Thursday, September 8, 2016

More polish…

As the Circus is getting ready to open its gates, the clowns are still polishing their shoes.



The past few days brought some improvements:
  • Clearer vocabulary
  • Improved debian packaging
  • Bug fixes, mainly memory corruption

I found an important bug: nginx + fcgiwrap + armhf: that mixture provides the Circus CGI client a stdout that is not pollable. The way Circus uses libuv needs to be fixed.

It is interesting to note that my tests on amd64 did not raise that concern… Not sure why though. Any explanation is welcome…

I am currently fixing that. Stay tuned!

Thursday, August 18, 2016

Hoist the flag!

Circus is getting ready to ship.

Although I was in holidays and with a lot of real-life hard work, I found a bit of time for circus:
  • Continuous integration on Travis CI
  • Debian packaging
  • A logo! (I designed it, please be indulgent…)
Upcoming work:
  • Try Circus for real
  • Package the web fonts instead of relying on Google's font site
  • Sweep the ring, polish the ringmaster's shoes, and drive bellowing through town: "Tonight!

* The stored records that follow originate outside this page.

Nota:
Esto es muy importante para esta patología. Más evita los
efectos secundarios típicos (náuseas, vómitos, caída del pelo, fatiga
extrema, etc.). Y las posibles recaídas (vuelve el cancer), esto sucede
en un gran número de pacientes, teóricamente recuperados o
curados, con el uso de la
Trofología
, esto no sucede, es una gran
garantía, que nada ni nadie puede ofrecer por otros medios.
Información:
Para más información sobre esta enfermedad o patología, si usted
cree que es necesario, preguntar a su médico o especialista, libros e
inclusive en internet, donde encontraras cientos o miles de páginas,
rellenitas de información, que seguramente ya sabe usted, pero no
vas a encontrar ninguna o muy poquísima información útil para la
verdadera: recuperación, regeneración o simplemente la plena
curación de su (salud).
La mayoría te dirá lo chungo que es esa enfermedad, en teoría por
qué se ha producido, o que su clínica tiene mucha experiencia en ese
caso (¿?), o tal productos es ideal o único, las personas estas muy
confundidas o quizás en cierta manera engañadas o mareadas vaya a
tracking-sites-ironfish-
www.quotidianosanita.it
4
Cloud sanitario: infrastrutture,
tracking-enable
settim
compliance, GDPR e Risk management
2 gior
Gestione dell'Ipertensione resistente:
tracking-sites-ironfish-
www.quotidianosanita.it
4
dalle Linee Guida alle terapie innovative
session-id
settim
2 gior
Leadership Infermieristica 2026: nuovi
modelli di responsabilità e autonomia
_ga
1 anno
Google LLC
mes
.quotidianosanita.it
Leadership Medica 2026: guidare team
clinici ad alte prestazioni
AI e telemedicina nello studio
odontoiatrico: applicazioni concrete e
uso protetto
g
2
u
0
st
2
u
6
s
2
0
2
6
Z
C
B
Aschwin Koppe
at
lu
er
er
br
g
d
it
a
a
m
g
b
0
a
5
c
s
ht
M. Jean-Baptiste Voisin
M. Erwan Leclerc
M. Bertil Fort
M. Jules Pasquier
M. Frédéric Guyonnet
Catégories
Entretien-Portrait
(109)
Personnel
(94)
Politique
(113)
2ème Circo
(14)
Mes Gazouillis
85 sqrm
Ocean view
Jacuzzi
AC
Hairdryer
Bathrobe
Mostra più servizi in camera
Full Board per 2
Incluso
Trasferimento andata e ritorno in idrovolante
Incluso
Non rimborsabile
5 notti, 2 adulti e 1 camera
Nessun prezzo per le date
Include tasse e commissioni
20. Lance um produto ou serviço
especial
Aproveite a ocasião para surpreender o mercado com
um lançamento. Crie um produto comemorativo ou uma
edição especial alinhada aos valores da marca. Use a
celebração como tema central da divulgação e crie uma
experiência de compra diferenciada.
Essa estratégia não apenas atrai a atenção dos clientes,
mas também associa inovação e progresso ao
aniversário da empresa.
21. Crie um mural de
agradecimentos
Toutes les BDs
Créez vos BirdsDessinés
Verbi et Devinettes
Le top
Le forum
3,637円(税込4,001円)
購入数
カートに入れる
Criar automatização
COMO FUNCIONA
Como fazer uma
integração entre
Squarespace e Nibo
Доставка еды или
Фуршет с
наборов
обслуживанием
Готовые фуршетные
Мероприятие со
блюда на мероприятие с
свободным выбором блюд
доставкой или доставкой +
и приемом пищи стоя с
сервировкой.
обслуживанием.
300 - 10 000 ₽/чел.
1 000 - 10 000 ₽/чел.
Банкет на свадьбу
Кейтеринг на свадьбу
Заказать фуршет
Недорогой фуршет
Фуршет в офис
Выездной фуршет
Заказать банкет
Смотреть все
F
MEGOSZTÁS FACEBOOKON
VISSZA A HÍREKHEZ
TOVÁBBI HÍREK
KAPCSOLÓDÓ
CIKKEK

The GREAT circus!! Places for everyone!!"

Sunday, July 24, 2016

A brand new marquee

This week-end was a coding marathon; it was quite worth it.

Circus changed a lot those last few days. Rather than being the draft thing of a few days ago, it is now an actual web application. No need to say how proud I feel.

The latest big changes include:

  • The Post-Redirect-Get pattern is now implemented. This pattern is the current standard web pattern used when posting new data: use a POST to send the data, then redirect to another page fetched by the browser using GET.
    This single change was quite intrusive since it involved deep changes in the handling of the HTTP requests, but also some re-architecturing of the pages navigation.
  • The anti-CSRF synchronization pattern is now checked against a tokens history. By defaut, the 5 latest tokens are kept. This helps with navigation: the browser "back" button is not the greatest enemy anymore. One can also reload a page without being kicked out. Even double-clicks are no big deal anymore.
    The idea comes from Tomcat's CsrfPreventionFilter.
  • The pages underwent a big lifting. They are now prettier. More red noses all around!
  • The database layer is not mixed up with the vault layer anymore. It should help with testing; but it also helps coding by circonscribing the database API use, and removing the small inconsistencies of the sqlite API (viz. the fact that data binding is 1-based while data fetching is 0-based).
  • A major security issue was fixed: now the encryption key is really secure. It cannot be decrypted without the user providing their password.
    Previously the data in the database was enough to decrypt the user passwords, defeating Circus' goal.
Note: I may not be able to hack a lot in the upcoming weeks. But I shall be back.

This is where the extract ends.